A. When Mr McCluskie with his friends formed the village, his dream was to make it the “Goddess of Agriculture”. Later, farmhouses were built, and lands were developed with a variety of trees. Had the dream turned into reality, this village would have been a model village not only in India but globally too.
A cyclist passing by the front road of Highland Guest House of McCluskieganj
Sadly, its people couldn’t take the dream ahead; otherwise, its image in terms of agriculture, education and culture would’ve been different, and the village would have evolved socially, economically and culturally. With the migration of the new generation, the village became a ghost town.
Bonner Bhavan was a landmark inside the village, and was known for its well-maintained home and garden
But, one needs to thank Alfred Rozario, the nominated Anglo-Indian MLA in the 1990’s, who runs Don Bosco Boys Academy in Patna. He gave a life to this dying village by starting this academy in McCluskieganj with the support of the former Anglo-Indian MLA of Bihar, Hector Angus Brown, and other friends.
ET McCluskie, founder of McCluskieganj
He also introduced a PG accommodation hostel in the homes of Anglo-Indians. This tackled loneliness and the financial crisis of many families, and became a stable tradition. Ganj is now a hub for education and tourism. About 1,200 families came from across India to settle here, and despite this exodus, the Ganj rose from the ashes, like a phoenix.

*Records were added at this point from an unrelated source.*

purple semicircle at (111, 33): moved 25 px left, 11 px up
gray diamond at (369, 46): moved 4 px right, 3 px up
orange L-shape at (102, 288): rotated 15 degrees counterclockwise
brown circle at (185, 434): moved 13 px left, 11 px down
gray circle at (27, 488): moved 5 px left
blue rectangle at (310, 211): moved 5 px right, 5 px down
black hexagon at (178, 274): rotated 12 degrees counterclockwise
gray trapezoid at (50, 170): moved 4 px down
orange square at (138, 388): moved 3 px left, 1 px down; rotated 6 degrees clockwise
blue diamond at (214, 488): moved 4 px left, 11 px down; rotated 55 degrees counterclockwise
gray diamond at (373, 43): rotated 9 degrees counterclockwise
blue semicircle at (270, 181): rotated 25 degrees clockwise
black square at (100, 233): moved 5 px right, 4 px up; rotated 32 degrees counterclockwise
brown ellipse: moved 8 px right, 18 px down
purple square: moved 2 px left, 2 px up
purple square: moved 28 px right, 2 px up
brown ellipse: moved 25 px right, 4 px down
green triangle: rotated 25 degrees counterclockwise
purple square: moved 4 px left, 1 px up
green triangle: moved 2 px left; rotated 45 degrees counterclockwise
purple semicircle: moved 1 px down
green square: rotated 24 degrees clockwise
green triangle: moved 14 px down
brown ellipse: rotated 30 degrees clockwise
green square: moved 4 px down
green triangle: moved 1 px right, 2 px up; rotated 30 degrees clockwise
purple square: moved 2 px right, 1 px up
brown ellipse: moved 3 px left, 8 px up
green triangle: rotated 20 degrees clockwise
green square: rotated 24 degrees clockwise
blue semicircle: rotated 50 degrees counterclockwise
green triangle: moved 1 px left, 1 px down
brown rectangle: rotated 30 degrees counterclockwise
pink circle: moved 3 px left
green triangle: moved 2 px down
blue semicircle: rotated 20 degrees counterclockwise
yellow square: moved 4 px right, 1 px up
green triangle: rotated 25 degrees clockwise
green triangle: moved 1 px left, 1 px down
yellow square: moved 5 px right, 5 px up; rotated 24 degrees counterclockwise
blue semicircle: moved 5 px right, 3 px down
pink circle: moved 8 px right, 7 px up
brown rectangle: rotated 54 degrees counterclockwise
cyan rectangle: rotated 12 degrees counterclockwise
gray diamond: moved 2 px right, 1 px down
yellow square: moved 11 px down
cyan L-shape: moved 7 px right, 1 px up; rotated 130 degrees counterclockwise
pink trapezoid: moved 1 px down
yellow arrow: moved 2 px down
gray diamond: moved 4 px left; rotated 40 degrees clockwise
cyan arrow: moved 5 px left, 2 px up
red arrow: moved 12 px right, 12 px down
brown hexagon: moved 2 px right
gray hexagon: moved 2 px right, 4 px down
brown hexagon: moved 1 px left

Q. After having interacted with Anglo-Indians across age groups and sensibilities, do you believe that the community has come to with its identity or are they in no man’s land?
A. The village is a magical portrait in the realistic world. The Anglo-Indian community after so decades of struggle, contradictions and survival, has definitely come to terms with their identity and they have established themselves with pride, culture and respect.
This community has made its name in literature, art, culture, medicine media, and they are a significant part of the Indian society.
Internally, this community is traditional, despite their outward image of being modern. Their cultural patterns, their festivals, their idea of women empowerment are proof; they continue to evolve with time.
Q. What were some of the challenges that you faced while weaving fact with fiction?
A. McCluskieganj is different from Gabriel García Márquez’s Macondo and RK Narayan’s Malgudi. This village is real and at times, reality is bigger than imagination. Yet, placed in a fictional genre, it is a real-life novel. You can go to this place and live these characters since 90% of them are real, and their stories are mentioned in the novel.
However, some characters are fictional, and I blended a few fictional characters with real ones to live my dream for this village. I wove a world with both, and I want to see this village in a golden tone similar to Mr McCluskie’s idea of this village.
The hero, Robin McGowan is a blend of my inner self and Mr McCluskie who wanted to bring back his village to life. We need a bunch of Robins as every village in India is turning into a sad Ganj. We have to bring happiness to our villages.
About the book
Nostalgia-filled and peppered with real-life instances, McCluskieganj will take the reader into a part of little-known India. Caught in a time warp, the story crisscrosses the lives of many families who made this village in Jharkhand their home, as much as it traces the stories of those who’ve left, and yearn to return.
McCluskieganj, Vikas Kumar Jha, translated from Hindi by Mahasweta Ghosh, HarperCollins, Rs 399
Its immersive plot — culled from real-life characters and incidents seeped in McCluskieganj — make it an engaging read, even if one isn’t acquainted with this village or with the history of this small community. The Anglo-Indians’ relationship with the tribals of the area makes for a fascinating discovery along the way.
Arresting, disturbing, heart warming and triumphant in the same breath, it’s a story of self-belief, survival and a unique community’s rollercoaster ride to seek acceptance and identity in a country that is on the cusp of change.